There were suggestions that the Vikings in Greenland were wiped out by a plague brought from Europe. However, archaeologists find no confirmation of this. There is a version that the descendants of the settlers, who were replaced by about 15 generations, degenerated due to closely related marriages. The article by Goering and Kozhukhova discusses the hypothesis of vitamin D deficiency, a problem common to all northern peoples. The indigenous population compensates for it with an abundance of fatty fish in the diet, but the Vikings adhered to the European diet, which affected health, in particular, the prevalence of rickets. Another likely cause is conflicts with Inuit who are much more prepared for the Arctic. And finally, a drought, traces of which were discovered by scientists at the University of Massachusetts in Amherst (USA), analyzing the sediments of a lake in southern Greenland.

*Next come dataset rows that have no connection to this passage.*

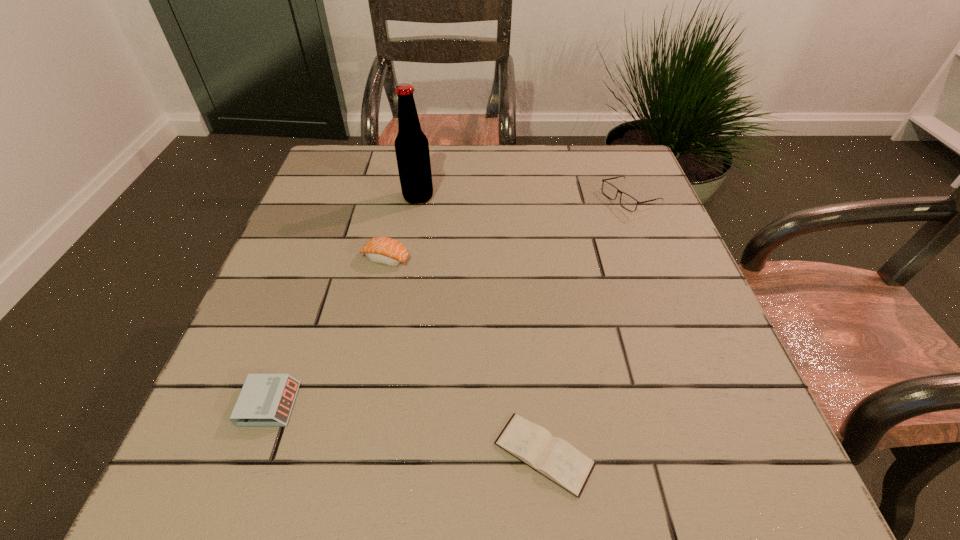 At what (x,y) coordinates should I click in order to perform the action: click on vacant space that's between the alarm clock and the rightmost object. Please return your answer as a coordinate pair (x, y). This screenshot has height=540, width=960. Looking at the image, I should click on (449, 302).

Where is `free area in between the spectacles and the second shortest object`? free area in between the spectacles and the second shortest object is located at coordinates click(x=449, y=302).

You are a GUI agent. You are given a task and a screenshot of the screen. Output one action in this format:
    pyautogui.click(x=<x>, y=<y>)
    Task: Click on the empty space that is in between the tallest object and the sushi
    The height and width of the screenshot is (540, 960).
    Given the screenshot: What is the action you would take?
    pyautogui.click(x=402, y=228)

Find the location of `vacant area between the spectacles and the shortest object`. vacant area between the spectacles and the shortest object is located at coordinates (587, 327).

Where is `empty space between the sushi and the rightmost object`? The height and width of the screenshot is (540, 960). empty space between the sushi and the rightmost object is located at coordinates (508, 229).

Find the location of `vacant point located between the shortest object and the beer bottle`. vacant point located between the shortest object and the beer bottle is located at coordinates (481, 326).

Identify the location of blank region between the fourth object from left to right and the rightmost object. The width and height of the screenshot is (960, 540). (587, 327).

Identify which object is the third nearest to the beer bottle. Please provide its 2D coordinates. Your answer should be formatted as a tuple, i.e. [(x, y)], where the tuple contains the x and y coordinates of a point satisfying the conditions above.

[(266, 400)]

You are a GUI agent. You are given a task and a screenshot of the screen. Output one action in this format:
    pyautogui.click(x=<x>, y=<y>)
    Task: Click on the object identified as the fourth closest to the rightmost object
    The height and width of the screenshot is (540, 960).
    Given the screenshot: What is the action you would take?
    pyautogui.click(x=266, y=400)

This screenshot has width=960, height=540. What are the coordinates of `vacant region that satisfies the following two spatial constraints: 1. with the lenses facing outward on the rightmost object; 2. on the front side of the second shortest object` in the screenshot? It's located at (709, 404). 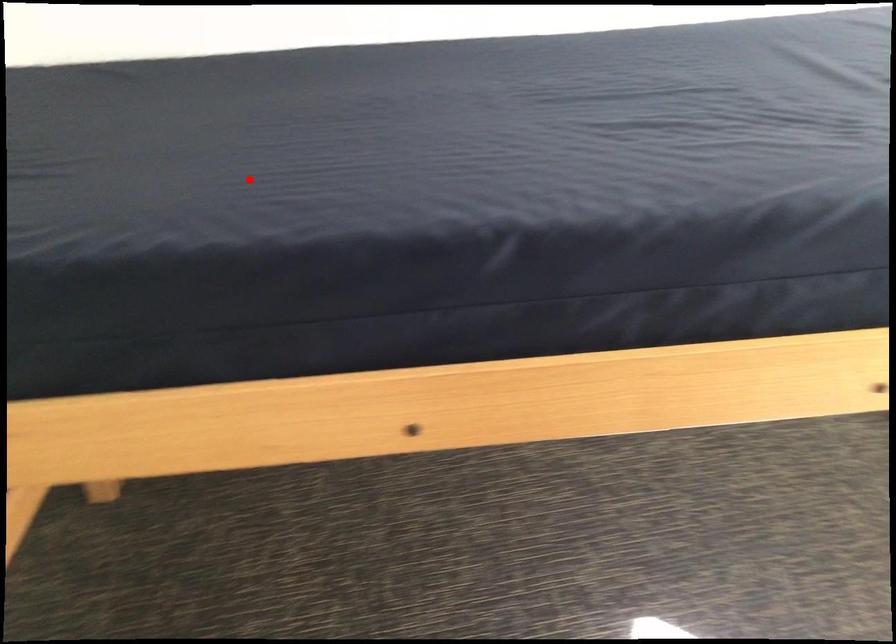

Now scientists are more and more inclined to believe that a combination of historical, cultural and natural factors led to the collapse, which the descendants of the Vikings could not resist all at once. There was no mass emigration from the island, otherwise the evidence would have been preserved in the archives. This means that the settlers either left for many decades, on ships arriving every year from Europe, or gradually died out.